■ **What you should do**
All entries below need to be written out exactly, but without their pictures.

>>>>

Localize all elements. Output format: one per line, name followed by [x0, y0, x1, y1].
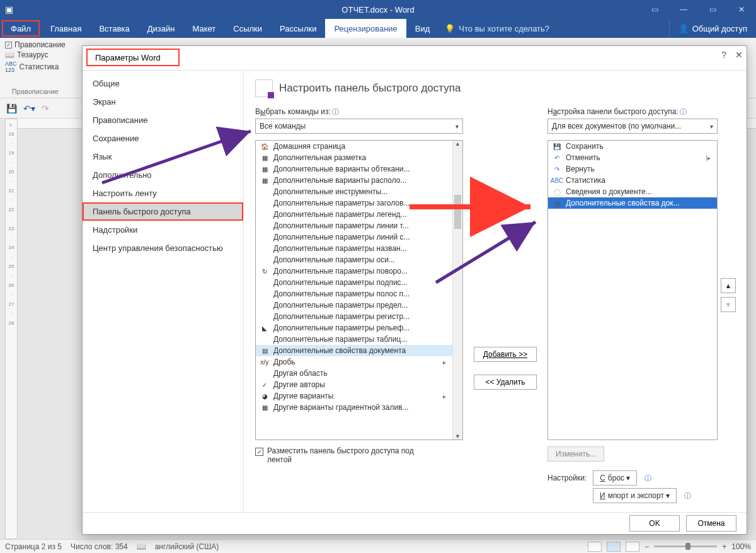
zoom-in[interactable]: + [722, 542, 726, 551]
command-item[interactable]: Дополнительные параметры таблиц... [256, 334, 452, 345]
move-down-button[interactable]: ▼ [721, 297, 736, 312]
command-item[interactable]: ▦Дополнительные варианты обтекани... [256, 163, 452, 175]
dialog-help-button[interactable]: ? [721, 50, 726, 60]
tab-file[interactable]: Файл [2, 20, 40, 37]
command-item[interactable]: Дополнительные параметры заголов... [256, 197, 452, 209]
command-item[interactable]: Дополнительные параметры линий с... [256, 231, 452, 243]
command-item[interactable]: ✓Другие авторы [256, 379, 452, 390]
command-label: Дополнительные параметры таблиц... [273, 335, 407, 344]
view-readmode[interactable] [588, 542, 602, 552]
ribbon-thesaurus[interactable]: 📖Тезаурус [5, 50, 66, 59]
ruler-tab-selector[interactable]: L [10, 122, 13, 127]
command-item[interactable]: Дополнительные параметры линии т... [256, 220, 452, 231]
nav-customize-ribbon[interactable]: Настроить ленту [83, 184, 243, 202]
nav-proofing[interactable]: Правописание [83, 111, 243, 129]
nav-qat[interactable]: Панель быстрого доступа [83, 202, 243, 221]
minimize-button[interactable]: — [669, 0, 698, 19]
nav-addins[interactable]: Надстройки [83, 221, 243, 239]
command-item[interactable]: Дополнительные параметры оси... [256, 254, 452, 265]
zoom-slider[interactable] [654, 545, 717, 547]
view-print[interactable] [607, 542, 621, 552]
choose-commands-dropdown[interactable]: Все команды ▾ [255, 119, 463, 134]
qat-save-icon[interactable]: 💾 [6, 103, 17, 114]
qat-target-dropdown[interactable]: Для всех документов (по умолчани... ▾ [547, 119, 718, 134]
ok-button[interactable]: OK [629, 515, 680, 532]
add-button[interactable]: Добавить >> [474, 347, 537, 362]
command-item[interactable]: Дополнительные параметры легенд... [256, 209, 452, 220]
zoom-value[interactable]: 100% [731, 542, 751, 551]
zoom-out[interactable]: − [644, 542, 649, 551]
ribbon-wordcount[interactable]: ABC123Статистика [5, 61, 66, 73]
view-web[interactable] [626, 542, 639, 552]
share-button[interactable]: 👤 Общий доступ [669, 19, 756, 38]
nav-trust[interactable]: Центр управления безопасностью [83, 239, 243, 257]
tab-design[interactable]: Дизайн [139, 19, 184, 38]
qat-item[interactable]: ↷Вернуть [548, 163, 717, 175]
status-lang[interactable]: английский (США) [155, 542, 219, 551]
command-item[interactable]: x/yДробь▸ [256, 356, 452, 368]
command-item[interactable]: Дополнительные инструменты... [256, 186, 452, 197]
move-up-button[interactable]: ▲ [721, 278, 736, 293]
qat-item[interactable]: ◯Сведения о документе... [548, 186, 717, 197]
qat-item[interactable]: 💾Сохранить [548, 141, 717, 152]
command-item[interactable]: ▦Дополнительные варианты располо... [256, 175, 452, 186]
tab-mailings[interactable]: Рассылки [271, 19, 325, 38]
command-item[interactable]: Дополнительные параметры полос п... [256, 288, 452, 300]
maximize-button[interactable]: ▭ [698, 0, 727, 19]
qat-item[interactable]: ABCСтатистика [548, 175, 717, 186]
qat-item[interactable]: ↶Отменить|▸ [548, 152, 717, 163]
nav-save[interactable]: Сохранение [83, 129, 243, 148]
command-item[interactable]: ▦Другие варианты градиентной залив... [256, 402, 452, 413]
scroll-thumb[interactable] [454, 195, 461, 229]
command-item[interactable]: ▤Дополнительные свойства документа [256, 345, 452, 356]
scroll-up-icon[interactable]: ▲ [455, 141, 461, 147]
import-export-button[interactable]: Импорт и экспорт ▾ [593, 488, 677, 503]
command-item[interactable]: ▦Дополнительная разметка [256, 152, 452, 163]
nav-advanced[interactable]: Дополнительно [83, 166, 243, 184]
tab-home[interactable]: Главная [42, 19, 90, 38]
command-item[interactable]: Дополнительные параметры подпис... [256, 277, 452, 288]
reset-button[interactable]: Сброс ▾ [593, 470, 637, 486]
cancel-button[interactable]: Отмена [686, 515, 736, 532]
command-item[interactable]: Дополнительные параметры регистр... [256, 311, 452, 322]
tab-view[interactable]: Вид [406, 19, 439, 38]
info-icon[interactable]: ⓘ [684, 491, 691, 501]
qat-undo-icon[interactable]: ↶▾ [23, 103, 35, 114]
nav-general[interactable]: Общие [83, 74, 243, 93]
commands-scrollbar[interactable]: ▲ ▼ [452, 141, 462, 439]
command-item[interactable]: ↻Дополнительные параметры поворо... [256, 265, 452, 277]
nav-display[interactable]: Экран [83, 93, 243, 111]
scroll-down-icon[interactable]: ▼ [455, 433, 461, 439]
ribbon-display-icon[interactable]: ▭ [640, 0, 669, 19]
ribbon-spelling[interactable]: ✓Правописание [5, 40, 66, 49]
status-page[interactable]: Страница 2 из 5 [5, 542, 62, 551]
nav-language[interactable]: Язык [83, 148, 243, 166]
qat-redo-icon[interactable]: ↷ [42, 103, 49, 114]
command-item[interactable]: ◕Другие варианты▸ [256, 390, 452, 402]
info-icon[interactable]: ⓘ [644, 474, 651, 483]
close-button[interactable]: ✕ [727, 0, 756, 19]
status-words[interactable]: Число слов: 354 [71, 542, 128, 551]
commands-listbox[interactable]: 🏠Домашняя страница▦Дополнительная размет… [255, 140, 463, 440]
tell-me[interactable]: 💡 Что вы хотите сделать? [445, 19, 549, 38]
info-icon[interactable]: ⓘ [332, 108, 339, 115]
tab-review[interactable]: Рецензирование [325, 19, 406, 38]
remove-button[interactable]: << Удалить [474, 375, 537, 390]
show-qat-below-checkbox[interactable]: ✓ Разместить панель быстрого доступа под… [255, 446, 438, 464]
command-item[interactable]: Другая область [256, 368, 452, 379]
info-icon[interactable]: ⓘ [680, 108, 687, 115]
ruler-vertical[interactable]: L 18 · 19 · 20 · 21 · 22 · 23 · 24 · 25 … [5, 119, 18, 539]
tab-layout[interactable]: Макет [183, 19, 224, 38]
dialog-close-button[interactable]: ✕ [735, 50, 743, 60]
tab-references[interactable]: Ссылки [224, 19, 271, 38]
qat-item[interactable]: ▤Дополнительные свойства док... [548, 197, 717, 209]
command-item[interactable]: Дополнительные параметры назван... [256, 243, 452, 254]
command-item[interactable]: ◣Дополнительные параметры рельеф... [256, 322, 452, 334]
modify-button[interactable]: Изменить... [547, 446, 604, 462]
qat-listbox[interactable]: 💾Сохранить↶Отменить|▸↷ВернутьABCСтатисти… [547, 140, 718, 440]
command-icon [260, 278, 270, 287]
command-icon [260, 199, 270, 207]
command-item[interactable]: Дополнительные параметры предел... [256, 300, 452, 311]
command-item[interactable]: 🏠Домашняя страница [256, 141, 452, 152]
tab-insert[interactable]: Вставка [90, 19, 138, 38]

<<<<

■ **Task solution**
Localize all elements. Output format: one per line, name followed by [x0, y0, x1, y1].
zoom-in[interactable]: + [722, 542, 726, 551]
command-item[interactable]: Дополнительные параметры таблиц... [256, 334, 452, 345]
move-down-button[interactable]: ▼ [721, 297, 736, 312]
command-item[interactable]: ▦Дополнительные варианты обтекани... [256, 163, 452, 175]
dialog-help-button[interactable]: ? [721, 50, 726, 60]
tab-file[interactable]: Файл [2, 20, 40, 37]
command-item[interactable]: Дополнительные параметры заголов... [256, 197, 452, 209]
command-item[interactable]: Дополнительные параметры линий с... [256, 231, 452, 243]
command-item[interactable]: ✓Другие авторы [256, 379, 452, 390]
command-label: Дополнительные параметры таблиц... [273, 335, 407, 344]
view-readmode[interactable] [588, 542, 602, 552]
ribbon-thesaurus[interactable]: 📖Тезаурус [5, 50, 66, 59]
ruler-tab-selector[interactable]: L [10, 122, 13, 127]
command-item[interactable]: Дополнительные параметры линии т... [256, 220, 452, 231]
nav-customize-ribbon[interactable]: Настроить ленту [83, 184, 243, 202]
nav-proofing[interactable]: Правописание [83, 111, 243, 129]
nav-qat[interactable]: Панель быстрого доступа [83, 202, 243, 221]
minimize-button[interactable]: — [669, 0, 698, 19]
nav-addins[interactable]: Надстройки [83, 221, 243, 239]
command-item[interactable]: Дополнительные параметры оси... [256, 254, 452, 265]
zoom-slider[interactable] [654, 545, 717, 547]
view-print[interactable] [607, 542, 621, 552]
choose-commands-dropdown[interactable]: Все команды ▾ [255, 119, 463, 134]
qat-save-icon[interactable]: 💾 [6, 103, 17, 114]
qat-target-dropdown[interactable]: Для всех документов (по умолчани... ▾ [547, 119, 718, 134]
ok-button[interactable]: OK [629, 515, 680, 532]
add-button[interactable]: Добавить >> [474, 347, 537, 362]
command-item[interactable]: Дополнительные параметры легенд... [256, 209, 452, 220]
zoom-value[interactable]: 100% [731, 542, 751, 551]
zoom-out[interactable]: − [644, 542, 649, 551]
ribbon-wordcount[interactable]: ABC123Статистика [5, 61, 66, 73]
view-web[interactable] [626, 542, 639, 552]
share-button[interactable]: 👤 Общий доступ [669, 19, 756, 38]
nav-trust[interactable]: Центр управления безопасностью [83, 239, 243, 257]
tab-design[interactable]: Дизайн [139, 19, 184, 38]
qat-item[interactable]: ↷Вернуть [548, 163, 717, 175]
status-lang[interactable]: английский (США) [155, 542, 219, 551]
command-item[interactable]: x/yДробь▸ [256, 356, 452, 368]
command-item[interactable]: Дополнительные инструменты... [256, 186, 452, 197]
move-up-button[interactable]: ▲ [721, 278, 736, 293]
qat-item[interactable]: ◯Сведения о документе... [548, 186, 717, 197]
qat-item[interactable]: 💾Сохранить [548, 141, 717, 152]
command-item[interactable]: ▦Дополнительные варианты располо... [256, 175, 452, 186]
tab-mailings[interactable]: Рассылки [271, 19, 325, 38]
command-item[interactable]: Дополнительные параметры полос п... [256, 288, 452, 300]
maximize-button[interactable]: ▭ [698, 0, 727, 19]
qat-item[interactable]: ABCСтатистика [548, 175, 717, 186]
qat-item[interactable]: ↶Отменить|▸ [548, 152, 717, 163]
nav-save[interactable]: Сохранение [83, 129, 243, 148]
command-item[interactable]: ▦Другие варианты градиентной залив... [256, 402, 452, 413]
scroll-thumb[interactable] [454, 195, 461, 229]
command-item[interactable]: ▤Дополнительные свойства документа [256, 345, 452, 356]
scroll-up-icon[interactable]: ▲ [455, 141, 461, 147]
import-export-button[interactable]: Импорт и экспорт ▾ [593, 488, 677, 503]
command-item[interactable]: ▦Дополнительная разметка [256, 152, 452, 163]
nav-advanced[interactable]: Дополнительно [83, 166, 243, 184]
tab-home[interactable]: Главная [42, 19, 90, 38]
command-item[interactable]: Дополнительные параметры подпис... [256, 277, 452, 288]
reset-button[interactable]: Сброс ▾ [593, 470, 637, 486]
cancel-button[interactable]: Отмена [686, 515, 736, 532]
command-item[interactable]: Дополнительные параметры регистр... [256, 311, 452, 322]
tab-view[interactable]: Вид [406, 19, 439, 38]
info-icon[interactable]: ⓘ [684, 491, 691, 501]
qat-undo-icon[interactable]: ↶▾ [23, 103, 35, 114]
nav-general[interactable]: Общие [83, 74, 243, 93]
commands-scrollbar[interactable]: ▲ ▼ [452, 141, 462, 439]
command-item[interactable]: ↻Дополнительные параметры поворо... [256, 265, 452, 277]
nav-display[interactable]: Экран [83, 93, 243, 111]
scroll-down-icon[interactable]: ▼ [455, 433, 461, 439]
ribbon-display-icon[interactable]: ▭ [640, 0, 669, 19]
ribbon-spelling[interactable]: ✓Правописание [5, 40, 66, 49]
status-page[interactable]: Страница 2 из 5 [5, 542, 62, 551]
nav-language[interactable]: Язык [83, 148, 243, 166]
qat-redo-icon[interactable]: ↷ [42, 103, 49, 114]
command-item[interactable]: ◕Другие варианты▸ [256, 390, 452, 402]
info-icon[interactable]: ⓘ [644, 474, 651, 483]
close-button[interactable]: ✕ [727, 0, 756, 19]
status-words[interactable]: Число слов: 354 [71, 542, 128, 551]
commands-listbox[interactable]: 🏠Домашняя страница▦Дополнительная размет… [255, 140, 463, 440]
tell-me[interactable]: 💡 Что вы хотите сделать? [445, 19, 549, 38]
info-icon[interactable]: ⓘ [332, 108, 339, 115]
tab-review[interactable]: Рецензирование [325, 19, 406, 38]
remove-button[interactable]: << Удалить [474, 375, 537, 390]
show-qat-below-checkbox[interactable]: ✓ Разместить панель быстрого доступа под… [255, 446, 438, 464]
command-item[interactable]: Другая область [256, 368, 452, 379]
info-icon[interactable]: ⓘ [680, 108, 687, 115]
ruler-vertical[interactable]: L 18 · 19 · 20 · 21 · 22 · 23 · 24 · 25 … [5, 119, 18, 539]
tab-layout[interactable]: Макет [183, 19, 224, 38]
dialog-close-button[interactable]: ✕ [735, 50, 743, 60]
tab-references[interactable]: Ссылки [224, 19, 271, 38]
qat-item[interactable]: ▤Дополнительные свойства док... [548, 197, 717, 209]
command-item[interactable]: Дополнительные параметры назван... [256, 243, 452, 254]
command-item[interactable]: ◣Дополнительные параметры рельеф... [256, 322, 452, 334]
modify-button[interactable]: Изменить... [547, 446, 604, 462]
qat-listbox[interactable]: 💾Сохранить↶Отменить|▸↷ВернутьABCСтатисти… [547, 140, 718, 440]
command-icon [260, 278, 270, 287]
command-icon [260, 199, 270, 207]
command-item[interactable]: Дополнительные параметры предел... [256, 300, 452, 311]
command-item[interactable]: 🏠Домашняя страница [256, 141, 452, 152]
tab-insert[interactable]: Вставка [90, 19, 138, 38]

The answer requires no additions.